Assignment → All of the entries below need to be repeated exactly.

[Transcribed page contents]
┌──

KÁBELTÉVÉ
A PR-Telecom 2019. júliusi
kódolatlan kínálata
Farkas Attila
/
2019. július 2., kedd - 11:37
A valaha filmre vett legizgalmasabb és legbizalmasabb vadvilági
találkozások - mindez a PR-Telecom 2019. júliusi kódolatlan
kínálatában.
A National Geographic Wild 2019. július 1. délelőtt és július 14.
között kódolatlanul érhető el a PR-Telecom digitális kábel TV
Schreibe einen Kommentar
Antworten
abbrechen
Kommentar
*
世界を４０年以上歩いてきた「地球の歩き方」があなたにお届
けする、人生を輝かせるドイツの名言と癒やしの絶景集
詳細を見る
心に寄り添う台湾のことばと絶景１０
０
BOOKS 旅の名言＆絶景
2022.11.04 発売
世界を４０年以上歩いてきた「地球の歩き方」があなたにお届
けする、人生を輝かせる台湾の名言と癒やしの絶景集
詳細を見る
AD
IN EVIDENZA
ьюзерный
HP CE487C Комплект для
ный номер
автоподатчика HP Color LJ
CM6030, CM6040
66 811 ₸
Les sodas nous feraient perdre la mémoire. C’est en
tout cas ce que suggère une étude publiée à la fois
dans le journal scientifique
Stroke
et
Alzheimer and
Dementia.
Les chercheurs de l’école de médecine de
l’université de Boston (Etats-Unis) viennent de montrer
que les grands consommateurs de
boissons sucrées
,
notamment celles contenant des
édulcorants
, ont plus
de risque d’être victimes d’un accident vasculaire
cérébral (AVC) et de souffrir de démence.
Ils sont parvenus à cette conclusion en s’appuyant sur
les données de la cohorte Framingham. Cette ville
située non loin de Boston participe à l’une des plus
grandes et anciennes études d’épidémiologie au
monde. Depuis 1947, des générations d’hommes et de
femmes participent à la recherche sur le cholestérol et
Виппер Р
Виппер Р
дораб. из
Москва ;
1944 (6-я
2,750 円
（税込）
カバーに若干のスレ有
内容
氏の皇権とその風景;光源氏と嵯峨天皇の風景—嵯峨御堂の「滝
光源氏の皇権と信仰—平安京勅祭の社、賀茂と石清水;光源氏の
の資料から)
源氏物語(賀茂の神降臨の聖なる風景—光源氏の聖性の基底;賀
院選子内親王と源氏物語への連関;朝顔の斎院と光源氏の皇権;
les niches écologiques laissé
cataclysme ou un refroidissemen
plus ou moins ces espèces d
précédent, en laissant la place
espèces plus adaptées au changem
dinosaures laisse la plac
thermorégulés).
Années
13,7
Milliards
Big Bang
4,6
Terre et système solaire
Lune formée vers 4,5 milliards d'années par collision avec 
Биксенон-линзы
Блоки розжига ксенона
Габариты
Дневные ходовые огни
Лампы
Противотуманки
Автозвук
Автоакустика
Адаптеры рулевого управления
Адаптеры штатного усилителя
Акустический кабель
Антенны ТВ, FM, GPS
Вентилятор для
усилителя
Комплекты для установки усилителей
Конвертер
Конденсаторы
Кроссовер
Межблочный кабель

└──

Written answer →
KÁBELTÉVÉ
A PR-Telecom 2019. júliusi
kódolatlan kínálata
Farkas Attila
/
2019. július 2., kedd - 11:37
A valaha filmre vett legizgalmasabb és legbizalmasabb vadvilági
találkozások - mindez a PR-Telecom 2019. júliusi kódolatlan
kínálatában.
A National Geographic Wild 2019. július 1. délelőtt és július 14.
között kódolatlanul érhető el a PR-Telecom digitális kábel TV
Schreibe einen Kommentar
Antworten
abbrechen
Kommentar
*
世界を４０年以上歩いてきた「地球の歩き方」があなたにお届
けする、人生を輝かせるドイツの名言と癒やしの絶景集
詳細を見る
心に寄り添う台湾のことばと絶景１０
０
BOOKS 旅の名言＆絶景
2022.11.04 発売
世界を４０年以上歩いてきた「地球の歩き方」があなたにお届
けする、人生を輝かせる台湾の名言と癒やしの絶景集
詳細を見る
AD
IN EVIDENZA
ьюзерный
HP CE487C Комплект для
ный номер
автоподатчика HP Color LJ
CM6030, CM6040
66 811 ₸
Les sodas nous feraient perdre la mémoire. C’est en
tout cas ce que suggère une étude publiée à la fois
dans le journal scientifique
Stroke
et
Alzheimer and
Dementia.
Les chercheurs de l’école de médecine de
l’université de Boston (Etats-Unis) viennent de montrer
que les grands consommateurs de
boissons sucrées
,
notamment celles contenant des
édulcorants
, ont plus
de risque d’être victimes d’un accident vasculaire
cérébral (AVC) et de souffrir de démence.
Ils sont parvenus à cette conclusion en s’appuyant sur
les données de la cohorte Framingham. Cette ville
située non loin de Boston participe à l’une des plus
grandes et anciennes études d’épidémiologie au
monde. Depuis 1947, des générations d’hommes et de
femmes participent à la recherche sur le cholestérol et
Виппер Р
Виппер Р
дораб. из
Москва ;
1944 (6-я
2,750 円
（税込）
カバーに若干のスレ有
内容
氏の皇権とその風景;光源氏と嵯峨天皇の風景—嵯峨御堂の「滝
光源氏の皇権と信仰—平安京勅祭の社、賀茂と石清水;光源氏の
の資料から)
源氏物語(賀茂の神降臨の聖なる風景—光源氏の聖性の基底;賀
院選子内親王と源氏物語への連関;朝顔の斎院と光源氏の皇権;
les niches écologiques laissé
cataclysme ou un refroidissemen
plus ou moins ces espèces d
précédent, en laissant la place
espèces plus adaptées au changem
dinosaures laisse la plac
thermorégulés).
Années
13,7
Milliards
Big Bang
4,6
Terre et système solaire
Lune formée vers 4,5 milliards d'années par collision avec 
Биксенон-линзы
Блоки розжига ксенона
Габариты
Дневные ходовые огни
Лампы
Противотуманки
Автозвук
Автоакустика
Адаптеры рулевого управления
Адаптеры штатного усилителя
Акустический кабель
Антенны ТВ, FM, GPS
Вентилятор для
усилителя
Комплекты для установки усилителей
Конвертер
Конденсаторы
Кроссовер
Межблочный кабель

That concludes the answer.